- _DIRECTIONS FOR THIS TASK_: Retype all of the data without changing a single word.

Saved data entries
☆ ☆ ☆ ☆ ☆ ☆ ☆
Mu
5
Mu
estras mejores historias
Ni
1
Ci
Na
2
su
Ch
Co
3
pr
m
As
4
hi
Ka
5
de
☆ ☆ ☆ ☆ ☆ ☆ ☆
- _TASK RESPONSE_:
Mu
5
Mu
estras mejores historias
Ni
1
Ci
Na
2
su
Ch
Co
3
pr
m
As
4
hi
Ka
5
de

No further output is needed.